Monster Truck Madness #8 – Why the Clod Endures
Few, if any radio controlled model kits have lived the life of Tamiya’s infamous Clodbuster. So, how does a vehicle that was released 30 years ago not only remain relevant, but also be arguably the most popular it’s ever been, save for maybe the early 90’s? I know that many non-monster truck people actively wonder this. For them, I’ll try and explain.
For one, so many hobbyists have some kind of history with the model. Hitting store shelves in 1987, it came on the scene right as monster truck mania started to sweep the nation. This was also before the days of big 1/8 vehicles that are common nowadays- the truck was simply massive compared to all else. Who can forget the iconic magazine ad where the Clod sits atop several buggies (seen above)?

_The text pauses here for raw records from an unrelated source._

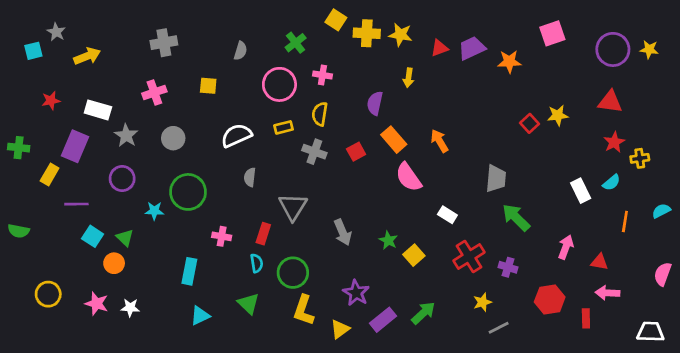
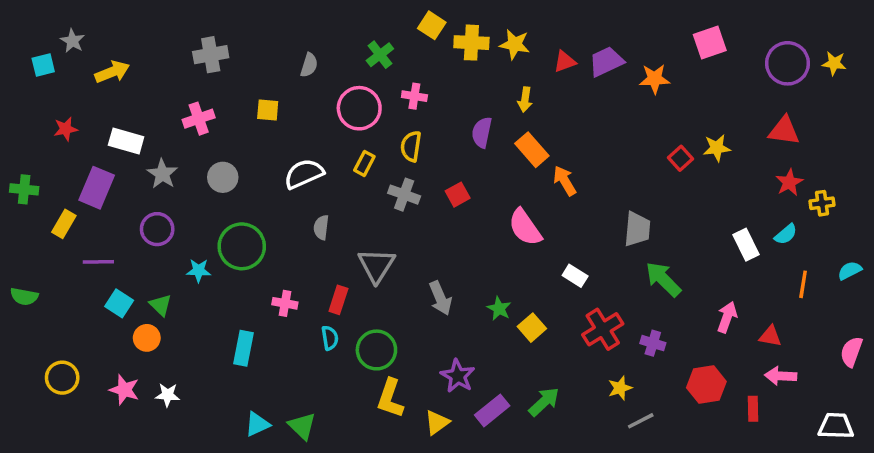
yellow rectangle: (283, 127) -> (364, 163), turned -48
orange rectangle: (394, 140) -> (532, 150), moved
green triangle: (249, 304) -> (302, 426), moved
cyan triangle: (200, 316) -> (257, 424), moved

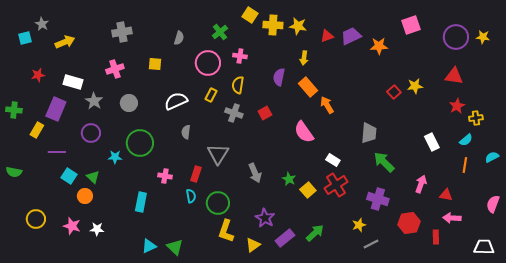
cyan semicircle: (786, 234) -> (466, 140), moved
red cross: (603, 329) -> (336, 185), moved
purple cross: (653, 343) -> (378, 199), size x1.5

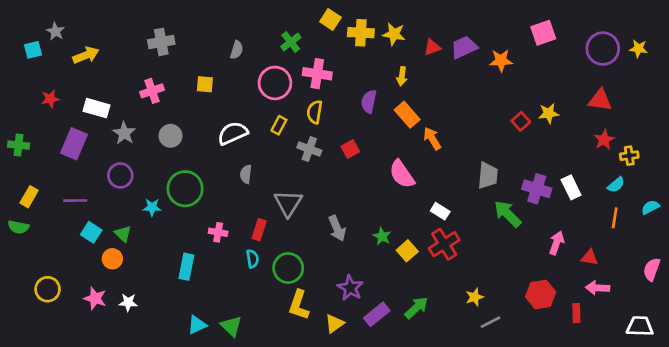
pink cross: (240, 56) -> (317, 74), size x1.5
yellow rectangle: (37, 130) -> (29, 197), moved
purple cross: (378, 199) -> (537, 189), moved

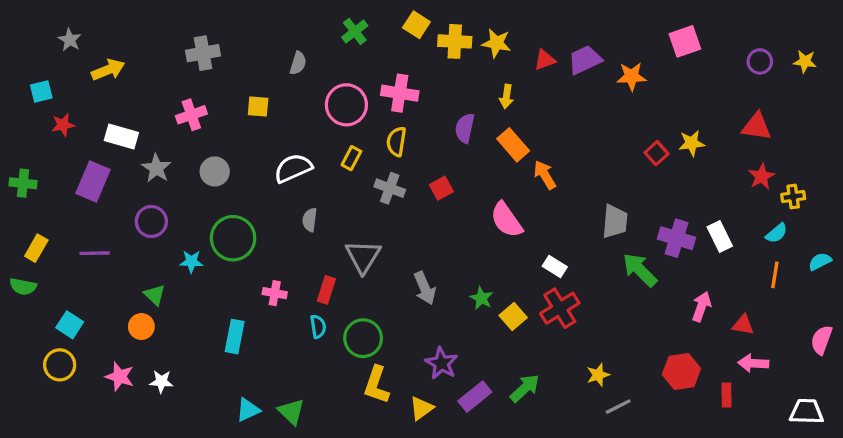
green cross: (291, 42) -> (355, 31), moved
purple circle: (603, 49) -> (760, 61), size x0.6
cyan square: (33, 50) -> (41, 91), moved
cyan square: (91, 232) -> (70, 325), moved

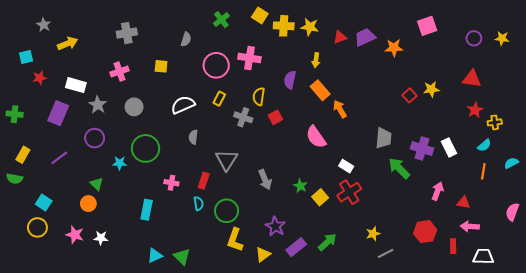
yellow semicircle: (396, 141) -> (259, 96), moved
purple line: (95, 253) -> (59, 158), turned -36
white trapezoid: (807, 412) -> (483, 257), moved

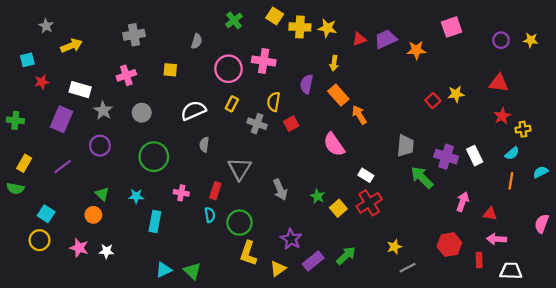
cyan star: (120, 163) -> (136, 196), moved

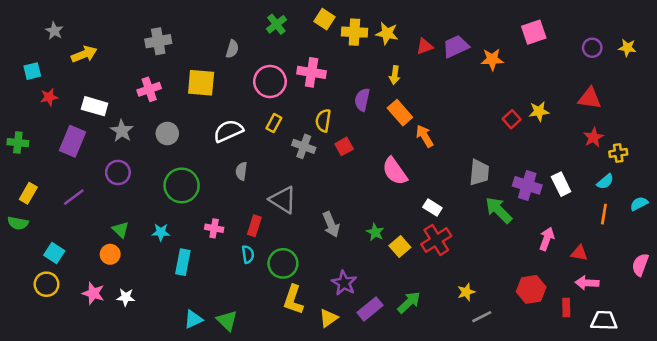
yellow square: (170, 70) -> (201, 83), size x1.6
gray triangle: (239, 169) -> (283, 200), turned -30

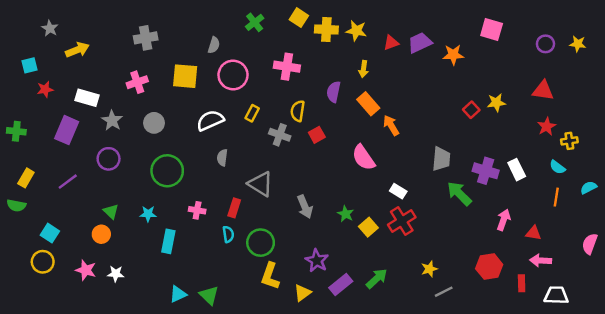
pink square: (534, 32) -> (492, 30), turned 35
pink circle: (270, 81) -> (233, 75), moved
cyan semicircle: (605, 182) -> (557, 167), turned 77

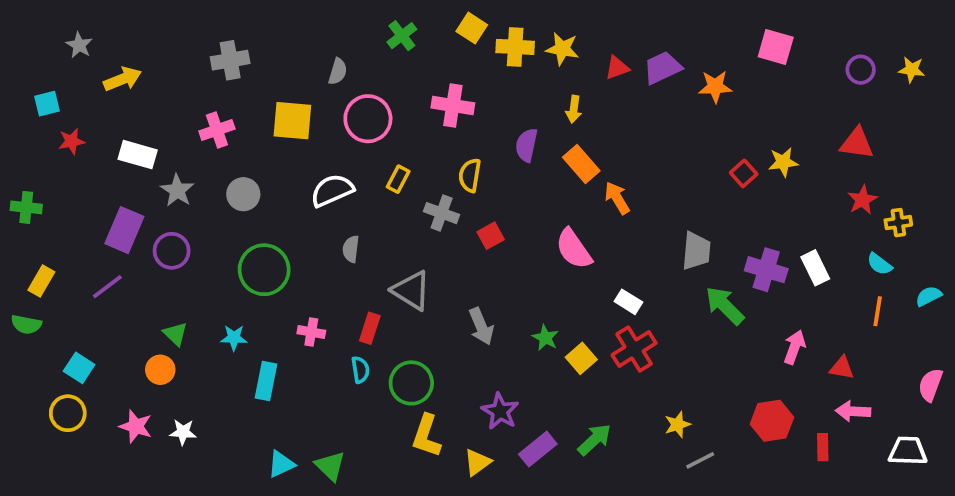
purple rectangle: (67, 130) -> (124, 230), moved
red square: (317, 135) -> (491, 236), moved
white trapezoid: (556, 295) -> (908, 451), moved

People immediately loved the Clod, and it created a strong nostalgic bond that has permeated ever since, through multiple generations. However, it would be foolish to dismiss the vehicle’s popularity just because of that. Does it help? Hell yes it does. Still, it ain’t the only reason.
Tamiya may of been first, but they also got it right. It has stood the test of time while all its competitors have fallen mainly because of this. The truck has always been mechanically sound (yes, certain things like the steering are janky out of the box, but there are no major flaws) with the perfect monster truck proportions, whereas so many others seemed to always possess a fatal flaw or two. The Kyosho USA-1, the Clod’s top rival back in the day, was known for being on the workbench more than the play yard. And heck, it wasn’t even solid axle! So many other vehicles that challenged it were the same way.
You know why a “Clod sized tire” has become a category all to itself? It’s because so many other OEM manufacturers have totally bungled the scale appearing monster truck tire. You would think a classic 66″ flotation tire would be an easy thing to replicate, especially given that the big rubber is the most important feature of a monster truck, but so many companies have whiffed on it over the years that it’s baffling.
The aftermarket has also been all over the Clodbuster, probably the most important key to its longevity. Back in the day it was mail order JPS, Clodzilla and Sassy chassis kits- nowadays it’s high end / low batch carbon fiber and trick CNC machined get-ups from the likes of Crawford Performance Engineering and Absolute Chaos, to name a few.
There are multiple small companies that produce other accessories as well such as four link mounts, steering kits and even old-school style classic chassis. The Clod and trucks of its ilk are so popular nowadays that even hop-up giants like Pro-Line and JConcepts offer a range of fantastic products for it.
Because of the large number of available parts, each modded Clod winds up as being its own individual beast. It is rare to find “cookie cutter” trucks. This is all part of the fun!
Speaking of mod Clods, some wonder how guys are still managing to race Clods these days, especially against advanced shaft trucks. In my experience, anyone saying this has never wheeled one. A modern race clod, with the proper aftermarket components, tires and twin brushless system is a freaking ANIMAL. For all the crap that the Motor-on-Axle setup gets from those decrying it isn’t scale, they allow for a very specific r/c experience. Unlike a shaft truck, there is no torque twist. The weight is also completely on the axles, creating a low CG rocket ship. They are capable of doing ridiculous things and are a blast to drive and/or race.
The Tamiya Clodbuster is one of the few examples where a nostalgia kit isn’t popular for just nostalgic reasons. Despite being pretty much the same vehicle that came out of the mold 30 years ago, with a little elbow grease and some aftermarket goodies you can do damn near anything with it.
Ok, so that may answer the “why” question, but doesn’t do much for the “how”. With the introduction now out of the way, I have a lot of Clodbuster content planned for the next year of MTM. Differences in various chassis types, how to build a solid “retro” style truck as well as “pro-mod” racer, how to have fun with a box stock rig, tire comparisons….the list goes on and on. I’ve got around 20 years of personal experience with these things, so I’m looking forward to talking about it in-depth!